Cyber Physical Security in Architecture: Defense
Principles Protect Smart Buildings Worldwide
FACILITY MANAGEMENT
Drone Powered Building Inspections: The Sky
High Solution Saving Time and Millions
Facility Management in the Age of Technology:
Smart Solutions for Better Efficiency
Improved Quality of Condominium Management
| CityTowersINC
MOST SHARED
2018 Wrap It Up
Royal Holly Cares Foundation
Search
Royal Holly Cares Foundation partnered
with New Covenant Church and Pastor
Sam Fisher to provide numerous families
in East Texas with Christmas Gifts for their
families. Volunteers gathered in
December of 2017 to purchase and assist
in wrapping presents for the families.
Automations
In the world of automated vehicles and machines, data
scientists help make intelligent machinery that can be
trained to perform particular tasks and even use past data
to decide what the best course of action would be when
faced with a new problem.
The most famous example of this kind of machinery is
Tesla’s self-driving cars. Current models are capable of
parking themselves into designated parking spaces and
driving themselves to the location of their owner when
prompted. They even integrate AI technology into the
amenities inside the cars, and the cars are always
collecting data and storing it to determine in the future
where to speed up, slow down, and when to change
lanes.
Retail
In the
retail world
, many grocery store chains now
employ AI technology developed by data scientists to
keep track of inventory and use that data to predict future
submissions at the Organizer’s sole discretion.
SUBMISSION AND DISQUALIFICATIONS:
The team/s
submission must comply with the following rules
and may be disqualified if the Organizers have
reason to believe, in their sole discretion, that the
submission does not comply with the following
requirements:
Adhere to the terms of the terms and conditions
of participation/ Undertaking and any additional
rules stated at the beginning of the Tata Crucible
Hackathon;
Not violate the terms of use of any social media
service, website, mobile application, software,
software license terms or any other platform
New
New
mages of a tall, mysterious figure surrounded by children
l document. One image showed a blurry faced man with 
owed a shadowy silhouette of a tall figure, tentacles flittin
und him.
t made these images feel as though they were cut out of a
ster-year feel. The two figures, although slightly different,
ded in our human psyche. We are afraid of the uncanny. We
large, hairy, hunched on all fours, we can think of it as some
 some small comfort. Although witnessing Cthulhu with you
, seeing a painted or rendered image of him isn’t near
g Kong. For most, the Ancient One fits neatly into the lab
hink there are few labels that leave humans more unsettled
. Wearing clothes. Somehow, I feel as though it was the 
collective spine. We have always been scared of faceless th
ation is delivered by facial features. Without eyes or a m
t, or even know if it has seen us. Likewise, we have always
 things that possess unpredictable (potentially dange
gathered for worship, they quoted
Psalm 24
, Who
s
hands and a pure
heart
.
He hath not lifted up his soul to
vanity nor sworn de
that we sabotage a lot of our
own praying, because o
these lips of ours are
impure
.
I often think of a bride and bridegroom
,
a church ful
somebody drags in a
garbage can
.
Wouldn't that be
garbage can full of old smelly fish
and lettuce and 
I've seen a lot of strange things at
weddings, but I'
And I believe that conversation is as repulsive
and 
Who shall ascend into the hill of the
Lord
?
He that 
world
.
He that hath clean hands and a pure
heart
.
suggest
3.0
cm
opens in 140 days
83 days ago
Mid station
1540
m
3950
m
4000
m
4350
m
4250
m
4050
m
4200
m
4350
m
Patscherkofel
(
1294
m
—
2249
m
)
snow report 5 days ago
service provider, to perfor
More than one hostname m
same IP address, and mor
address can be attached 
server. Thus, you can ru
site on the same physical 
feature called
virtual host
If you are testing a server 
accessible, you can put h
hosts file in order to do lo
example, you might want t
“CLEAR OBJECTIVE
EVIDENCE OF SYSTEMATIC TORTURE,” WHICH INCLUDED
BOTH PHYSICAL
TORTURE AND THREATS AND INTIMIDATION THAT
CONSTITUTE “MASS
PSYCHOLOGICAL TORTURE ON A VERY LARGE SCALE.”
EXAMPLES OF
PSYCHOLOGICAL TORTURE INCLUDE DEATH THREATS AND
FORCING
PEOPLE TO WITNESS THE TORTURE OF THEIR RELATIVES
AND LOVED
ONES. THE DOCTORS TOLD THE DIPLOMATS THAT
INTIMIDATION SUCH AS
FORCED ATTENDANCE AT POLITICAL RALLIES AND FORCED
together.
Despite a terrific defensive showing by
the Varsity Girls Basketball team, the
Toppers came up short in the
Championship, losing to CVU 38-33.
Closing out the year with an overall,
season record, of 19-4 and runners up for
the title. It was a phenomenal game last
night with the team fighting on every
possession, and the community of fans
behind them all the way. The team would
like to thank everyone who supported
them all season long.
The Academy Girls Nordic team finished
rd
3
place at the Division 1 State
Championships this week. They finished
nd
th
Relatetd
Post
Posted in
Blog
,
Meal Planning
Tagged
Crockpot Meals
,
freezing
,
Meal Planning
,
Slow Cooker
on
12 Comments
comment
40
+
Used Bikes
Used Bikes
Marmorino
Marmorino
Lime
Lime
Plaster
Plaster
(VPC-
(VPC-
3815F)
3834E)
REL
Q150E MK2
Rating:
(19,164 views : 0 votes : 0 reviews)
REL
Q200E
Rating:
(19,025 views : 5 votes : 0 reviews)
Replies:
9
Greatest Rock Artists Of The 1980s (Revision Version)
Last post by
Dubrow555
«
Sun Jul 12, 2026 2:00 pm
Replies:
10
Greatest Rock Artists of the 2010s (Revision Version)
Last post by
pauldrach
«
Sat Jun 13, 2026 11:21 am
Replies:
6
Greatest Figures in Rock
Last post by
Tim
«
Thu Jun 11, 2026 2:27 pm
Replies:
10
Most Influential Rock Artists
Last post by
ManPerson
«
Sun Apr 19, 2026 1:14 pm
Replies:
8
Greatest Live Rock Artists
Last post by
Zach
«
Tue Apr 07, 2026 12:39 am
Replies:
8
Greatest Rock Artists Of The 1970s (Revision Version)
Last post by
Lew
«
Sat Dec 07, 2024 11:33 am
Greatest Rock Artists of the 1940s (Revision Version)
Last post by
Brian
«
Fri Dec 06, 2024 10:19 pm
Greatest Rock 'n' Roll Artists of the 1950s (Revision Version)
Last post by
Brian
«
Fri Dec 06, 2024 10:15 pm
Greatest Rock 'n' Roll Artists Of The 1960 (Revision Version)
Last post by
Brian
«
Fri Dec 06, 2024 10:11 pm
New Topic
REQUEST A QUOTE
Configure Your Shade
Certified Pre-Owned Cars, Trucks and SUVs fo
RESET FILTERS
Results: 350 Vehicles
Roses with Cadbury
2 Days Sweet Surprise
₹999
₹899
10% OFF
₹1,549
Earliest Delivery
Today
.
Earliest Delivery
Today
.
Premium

========

§ **Exercise objective**
Lines from the one containing "REQUEST A QUOTE" to the end of the data are to be printed exactly, including the first and last.

§ **Response**
REQUEST A QUOTE
Configure Your Shade
Certified Pre-Owned Cars, Trucks and SUVs fo
RESET FILTERS
Results: 350 Vehicles
Roses with Cadbury
2 Days Sweet Surprise
₹999
₹899
10% OFF
₹1,549
Earliest Delivery
Today
.
Earliest Delivery
Today
.
Premium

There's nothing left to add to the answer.